### Task instructions
An exact reproduction of the entries is needed. Keep all pictures out of it.
Start of Records supplied
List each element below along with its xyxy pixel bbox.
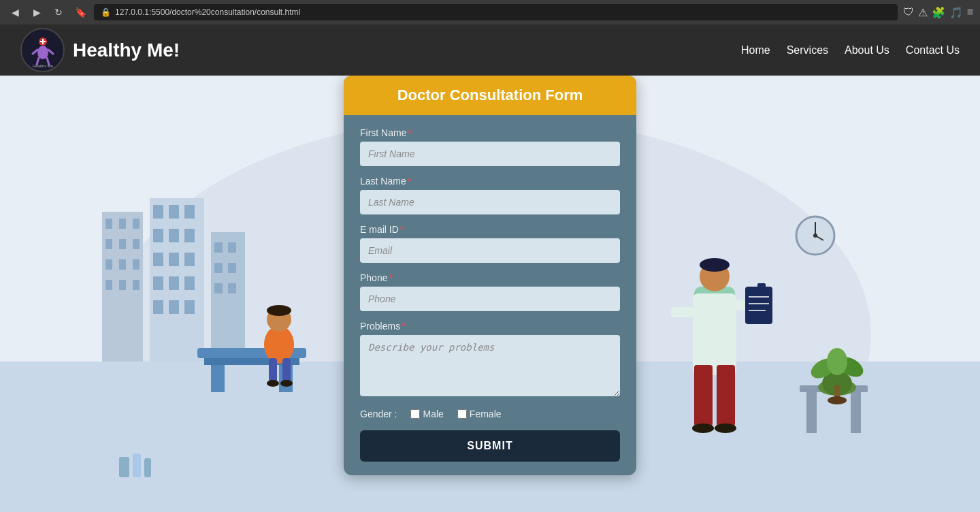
gender-female-option[interactable]: Female [457,409,502,419]
first-name-input[interactable] [360,142,620,166]
svg-rect-71 [717,365,735,426]
email-input[interactable] [360,238,620,263]
svg-rect-37 [153,300,163,314]
svg-point-54 [267,305,291,316]
nav-contact[interactable]: Contact Us [906,44,960,57]
app-title: Healthy Me! [73,39,180,61]
gender-row: Gender : Male Female [360,409,620,419]
svg-rect-88 [119,457,129,477]
svg-point-83 [828,396,847,404]
last-name-label: Last Name* [360,176,620,187]
nav-home[interactable]: Home [741,44,770,57]
gender-label: Gender : [360,409,397,419]
svg-rect-27 [184,205,195,219]
brave-shield-icon[interactable]: 🛡 [903,6,914,18]
email-group: E mail ID* [360,224,620,263]
svg-text:Healthy Me: Healthy Me [32,64,53,67]
svg-line-4 [33,50,37,54]
svg-rect-16 [119,239,126,249]
svg-rect-50 [211,365,225,392]
back-button[interactable]: ◀ [7,4,23,20]
problems-label: Problems* [360,321,620,332]
svg-rect-34 [153,276,163,290]
address-bar[interactable]: 🔒 127.0.0.1:5500/doctor%20consultation/c… [94,4,898,20]
svg-rect-20 [133,259,140,270]
submit-button[interactable]: SUBMIT [360,430,620,462]
svg-rect-45 [214,283,223,293]
problems-textarea[interactable] [360,335,620,396]
gender-female-label: Female [470,409,502,419]
problems-group: Problems* [360,321,620,399]
media-icon[interactable]: 🎵 [949,6,963,19]
svg-rect-89 [133,453,141,477]
svg-rect-56 [282,358,291,382]
svg-point-62 [700,258,730,272]
svg-point-81 [827,348,847,375]
nav-about[interactable]: About Us [845,44,889,57]
svg-rect-17 [133,239,140,249]
svg-point-73 [715,423,736,433]
consultation-form-container: Doctor Consultation Form First Name* Las… [344,76,636,475]
svg-rect-18 [105,259,112,270]
svg-rect-12 [105,219,112,229]
svg-rect-19 [119,259,126,270]
svg-rect-28 [153,229,163,242]
warning-icon: ⚠ [918,6,928,19]
svg-rect-70 [694,365,713,426]
extensions-icon[interactable]: 🧩 [932,6,945,19]
svg-rect-39 [184,300,195,314]
svg-rect-22 [119,280,126,290]
bookmark-button[interactable]: 🔖 [72,4,88,20]
last-name-input[interactable] [360,190,620,214]
logo-area: Healthy Me Healthy Me! [20,28,180,72]
reload-button[interactable]: ↻ [50,4,67,20]
svg-rect-76 [851,392,861,433]
svg-rect-23 [133,280,140,290]
gender-female-checkbox[interactable] [457,409,467,419]
logo-svg: Healthy Me [26,33,60,67]
browser-chrome: ◀ ▶ ↻ 🔖 🔒 127.0.0.1:5500/doctor%20consul… [0,0,980,25]
svg-rect-41 [214,242,223,253]
forward-button[interactable]: ▶ [29,4,45,20]
email-label: E mail ID* [360,224,620,235]
security-icon: 🔒 [101,7,111,17]
svg-point-87 [813,234,817,238]
page-content: Doctor Consultation Form First Name* Las… [0,76,980,512]
svg-rect-21 [105,280,112,290]
main-nav: Home Services About Us Contact Us [741,44,960,57]
form-header: Doctor Consultation Form [344,76,636,115]
svg-rect-63 [670,307,694,317]
app-header: Healthy Me Healthy Me! Home Services Abo… [0,25,980,76]
gender-male-checkbox[interactable] [410,409,420,419]
svg-rect-38 [169,300,179,314]
svg-rect-32 [169,253,179,266]
logo-circle: Healthy Me [20,28,65,72]
svg-point-58 [280,380,293,387]
svg-rect-36 [184,276,195,290]
gender-male-option[interactable]: Male [410,409,443,419]
svg-rect-30 [184,229,195,242]
phone-input[interactable] [360,287,620,311]
browser-right-controls: 🛡 ⚠ 🧩 🎵 ≡ [903,6,973,19]
first-name-group: First Name* [360,127,620,166]
svg-rect-43 [214,263,223,273]
first-name-label: First Name* [360,127,620,138]
form-body: First Name* Last Name* E mail ID* [344,115,636,475]
url-text: 127.0.0.1:5500/doctor%20consultation/con… [115,7,300,17]
last-name-group: Last Name* [360,176,620,214]
phone-label: Phone* [360,272,620,283]
svg-rect-13 [119,219,126,229]
phone-group: Phone* [360,272,620,311]
svg-rect-55 [269,358,277,382]
svg-rect-25 [153,205,163,219]
svg-rect-29 [169,229,179,242]
svg-rect-31 [153,253,163,266]
nav-services[interactable]: Services [787,44,828,57]
svg-rect-65 [745,287,772,324]
form-title: Doctor Consultation Form [357,86,623,104]
svg-rect-42 [228,242,236,253]
svg-rect-66 [757,283,766,290]
svg-point-72 [692,423,714,433]
menu-icon[interactable]: ≡ [967,6,973,18]
svg-line-5 [48,50,53,54]
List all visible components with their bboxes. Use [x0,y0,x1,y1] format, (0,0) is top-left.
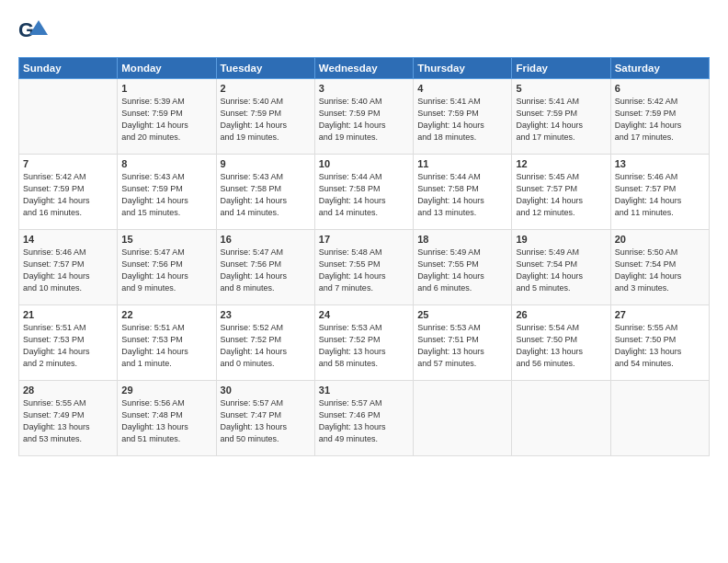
End of Records supplied
### Your response
List each element below along with its xyxy pixel bbox.
gender-female-option[interactable]: Female [457,409,502,419]
first-name-input[interactable] [360,142,620,166]
svg-rect-71 [717,365,735,426]
email-input[interactable] [360,238,620,263]
svg-rect-37 [153,300,163,314]
svg-point-54 [267,305,291,316]
nav-contact[interactable]: Contact Us [906,44,960,57]
app-title: Healthy Me! [73,39,180,61]
gender-row: Gender : Male Female [360,409,620,419]
svg-rect-88 [119,457,129,477]
svg-point-83 [828,396,847,404]
last-name-label: Last Name* [360,176,620,187]
nav-home[interactable]: Home [741,44,770,57]
gender-label: Gender : [360,409,397,419]
svg-rect-27 [184,205,195,219]
brave-shield-icon[interactable]: 🛡 [903,6,914,18]
email-group: E mail ID* [360,224,620,263]
svg-text:Healthy Me: Healthy Me [32,64,53,67]
svg-line-4 [33,50,37,54]
svg-rect-16 [119,239,126,249]
svg-rect-50 [211,365,225,392]
back-button[interactable]: ◀ [7,4,23,20]
problems-label: Problems* [360,321,620,332]
svg-rect-34 [153,276,163,290]
address-bar[interactable]: 🔒 127.0.0.1:5500/doctor%20consultation/c… [94,4,898,20]
svg-rect-20 [133,259,140,270]
submit-button[interactable]: SUBMIT [360,430,620,462]
svg-rect-45 [214,283,223,293]
problems-textarea[interactable] [360,335,620,396]
gender-female-label: Female [470,409,502,419]
problems-group: Problems* [360,321,620,399]
media-icon[interactable]: 🎵 [949,6,963,19]
svg-rect-89 [133,453,141,477]
svg-rect-56 [282,358,291,382]
svg-point-62 [700,258,730,272]
svg-point-81 [827,348,847,375]
nav-about[interactable]: About Us [845,44,889,57]
svg-rect-17 [133,239,140,249]
svg-point-73 [715,423,736,433]
consultation-form-container: Doctor Consultation Form First Name* Las… [344,76,636,475]
svg-rect-18 [105,259,112,270]
svg-rect-12 [105,219,112,229]
svg-rect-19 [119,259,126,270]
svg-rect-28 [153,229,163,242]
warning-icon: ⚠ [918,6,928,19]
svg-rect-70 [694,365,713,426]
extensions-icon[interactable]: 🧩 [932,6,945,19]
svg-rect-39 [184,300,195,314]
svg-rect-22 [119,280,126,290]
bookmark-button[interactable]: 🔖 [72,4,88,20]
last-name-input[interactable] [360,190,620,214]
logo-area: Healthy Me Healthy Me! [20,28,180,72]
reload-button[interactable]: ↻ [50,4,67,20]
svg-rect-76 [851,392,861,433]
svg-rect-23 [133,280,140,290]
gender-female-checkbox[interactable] [457,409,467,419]
logo-svg: Healthy Me [26,33,60,67]
browser-chrome: ◀ ▶ ↻ 🔖 🔒 127.0.0.1:5500/doctor%20consul… [0,0,980,25]
svg-rect-41 [214,242,223,253]
forward-button[interactable]: ▶ [29,4,45,20]
email-label: E mail ID* [360,224,620,235]
security-icon: 🔒 [101,7,111,17]
svg-point-87 [813,234,817,238]
page-content: Doctor Consultation Form First Name* Las… [0,76,980,512]
svg-rect-21 [105,280,112,290]
main-nav: Home Services About Us Contact Us [741,44,960,57]
form-header: Doctor Consultation Form [344,76,636,115]
svg-rect-63 [670,307,694,317]
app-header: Healthy Me Healthy Me! Home Services Abo… [0,25,980,76]
gender-male-checkbox[interactable] [410,409,420,419]
svg-rect-38 [169,300,179,314]
svg-rect-32 [169,253,179,266]
logo-circle: Healthy Me [20,28,65,72]
svg-point-58 [280,380,293,387]
svg-rect-36 [184,276,195,290]
gender-male-option[interactable]: Male [410,409,443,419]
svg-rect-30 [184,229,195,242]
phone-input[interactable] [360,287,620,311]
browser-right-controls: 🛡 ⚠ 🧩 🎵 ≡ [903,6,973,19]
first-name-group: First Name* [360,127,620,166]
svg-rect-43 [214,263,223,273]
first-name-label: First Name* [360,127,620,138]
form-body: First Name* Last Name* E mail ID* [344,115,636,475]
url-text: 127.0.0.1:5500/doctor%20consultation/con… [115,7,300,17]
last-name-group: Last Name* [360,176,620,214]
phone-label: Phone* [360,272,620,283]
svg-rect-13 [119,219,126,229]
phone-group: Phone* [360,272,620,311]
svg-rect-55 [269,358,277,382]
svg-rect-25 [153,205,163,219]
svg-rect-29 [169,229,179,242]
svg-rect-31 [153,253,163,266]
nav-services[interactable]: Services [787,44,828,57]
svg-rect-65 [745,287,772,324]
form-title: Doctor Consultation Form [357,86,623,104]
svg-rect-42 [228,242,236,253]
svg-rect-66 [757,283,766,290]
svg-point-72 [692,423,714,433]
menu-icon[interactable]: ≡ [967,6,973,18]
svg-line-5 [48,50,53,54]
List all visible components with their bboxes. Use [x0,y0,x1,y1] format, (0,0) is top-left.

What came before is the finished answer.